Sempre será facultando ao titular, o livre acesso aos dados, mediante consulta facilitada e gratuita sobre a forma e a duração do tratamento, bem como sobre a integralidade de seus dados pessoais.
O ponto mais importante corresponde a segurança. Torna-se necessário que a Defensoria Pública se utilize de todas as medidas técnicas e administrativas aptas a proteger os dados pessoais de acessos não autorizados e de situações acidentais ou ilícitas de destruição, perda, alteração, comunicação ou difusão, inclusive de forma preventiva.
O tratamento de dados no âmbito da Defensoria Pública não pode ocasionar nenhum tipo de discriminação ou abuso em razão das informações colhidas.
Por fim, a Lei n. 13.709/2018 estabelece como princípios a responsabilização e a prestação de contas, sendo responsabilidade do controlador demonstrar a adoção de medidas eficazes e capazes de comprovar a observância e o cumprimento das normas de proteção de dados pessoais e, inclusive, da eficácia dessas medidas.
Diante das premissas aqui traçadas, as Defensorias Públicas precisam adequar a sua forma de prestar atendimentos iniciais, organizar os seus sistemas de registro e armazenamento de dados e editar normativas internas para regular o acesso e uso dados no exercício da atividade fim e da atividade meio.
Com a nova forma de atendimento, o assistido deve consentir com o tratamento de seus dados pessoais, inclusive os sensíveis, cabendo à instituição adverti-lo de como aqueles dados serão utilizados e com quais finalidades.

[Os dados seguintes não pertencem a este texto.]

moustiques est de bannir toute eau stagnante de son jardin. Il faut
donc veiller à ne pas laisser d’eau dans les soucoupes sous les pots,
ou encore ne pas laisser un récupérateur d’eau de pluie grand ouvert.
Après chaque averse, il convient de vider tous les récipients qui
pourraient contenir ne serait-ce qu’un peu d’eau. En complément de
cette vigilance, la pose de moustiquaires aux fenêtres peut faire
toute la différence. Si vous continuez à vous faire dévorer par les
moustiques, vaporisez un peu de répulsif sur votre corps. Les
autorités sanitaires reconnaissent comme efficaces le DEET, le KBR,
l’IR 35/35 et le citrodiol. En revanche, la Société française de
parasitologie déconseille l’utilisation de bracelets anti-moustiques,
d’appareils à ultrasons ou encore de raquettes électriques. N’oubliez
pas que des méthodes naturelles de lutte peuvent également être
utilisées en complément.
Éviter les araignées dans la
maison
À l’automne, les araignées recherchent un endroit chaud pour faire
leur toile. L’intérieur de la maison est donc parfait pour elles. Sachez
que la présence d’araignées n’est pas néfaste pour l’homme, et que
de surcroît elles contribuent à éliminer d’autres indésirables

Temos visto que os sistemas de dados de algumas Defensorias Públicas mapeiam a predominância de perfis de atendimento (quantitativo de pessoas atendidas de acordo com idade, gênero, estado civil e outras informações) como forma de reorganizar suas estruturas de atendimento. Estas atividades devem ser comunicadas ao titular dos dados por ocasião do termo de consentimento.
Além disso, as instituições devem implantar sistemas próprios de processamento de bancos de dados, evitando a utilização de programas abertos que estejam situados em outros países, considerando a obrigação prevista em lei para tratamento de dados em território nacional. Assim, a utilização de plataformas como Google, Evernote etc. podem não se adequar aos comandos da lei nesse ponto e acarretar a responsabilidade da Defensoria Pública caso haja uso indevido.

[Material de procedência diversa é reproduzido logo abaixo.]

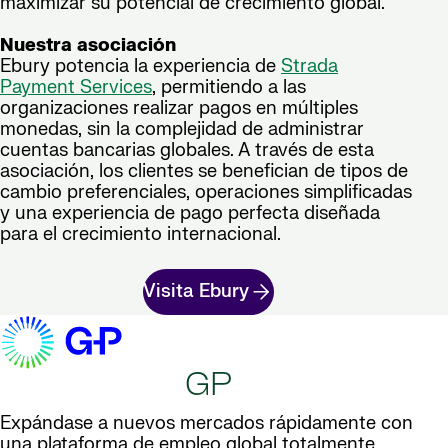
maximizar su potencial de crecimiento global.
Nuestra asociación
Ebury potencia la experiencia de
Strada
Payment Services
, permitiendo a las
organizaciones realizar pagos en múltiples
monedas, sin la complejidad de administrar
cuentas bancarias globales. A través de esta
asociación, los clientes se benefician de tipos de
cambio preferenciales, operaciones simplificadas
y una experiencia de pago perfecta diseñada
para el crecimiento internacional.
Visita Ebury
GP
Expándase a nuevos mercados rápidamente con
una plataforma de empleo global totalmente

Um outro aspecto importante, talvez o mais crítico no âmbito da Defensoria Pública, diz respeito ao controle de acesso e utilização de dados. A mão de obra da Defensoria Pública não se resume apenas aos seus membros, também contando com servidores do quadro de apoio, estagiários, residentes e colaboradores voluntários.
É obrigação da instituição garantir a segurança no acesso aos dados, de modo a evitar que haja captação indevida, utilização diversa da finalidade prevista pelos operadores da instituição. Há que se tratar uma normativa clara e um controle de acesso dos dados pelos operadores da instituição, de modo que se possa identificar quem faz o uso indevido, de modo a aplicar o sancionamento correspondente.
Muitas outras adaptações se tornam também necessárias para regular internamente o tema, sendo certo que a vigência da lei já se aproxima.